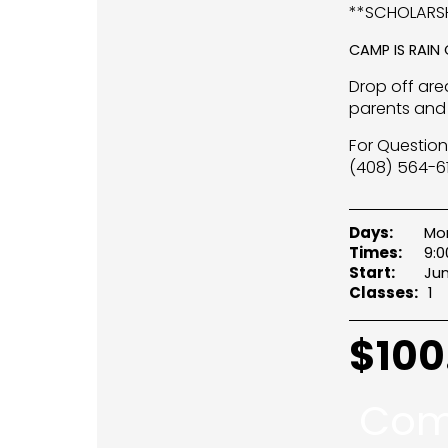
**SCHOLARSH
CAMP IS RAIN
Drop off area
parents and 
For Question
(408) 564-61
Days:
Mo
Times:
9:
Start:
Jun
Classes:
1
$
100
Com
- - -
Please reprint the whole listing exactly and omit its pictures.

Answer:
**SCHOLARSH
CAMP IS RAIN
Drop off area
parents and 
For Question
(408) 564-61
Days:
Mo
Times:
9:
Start:
Jun
Classes:
1
$
100
Com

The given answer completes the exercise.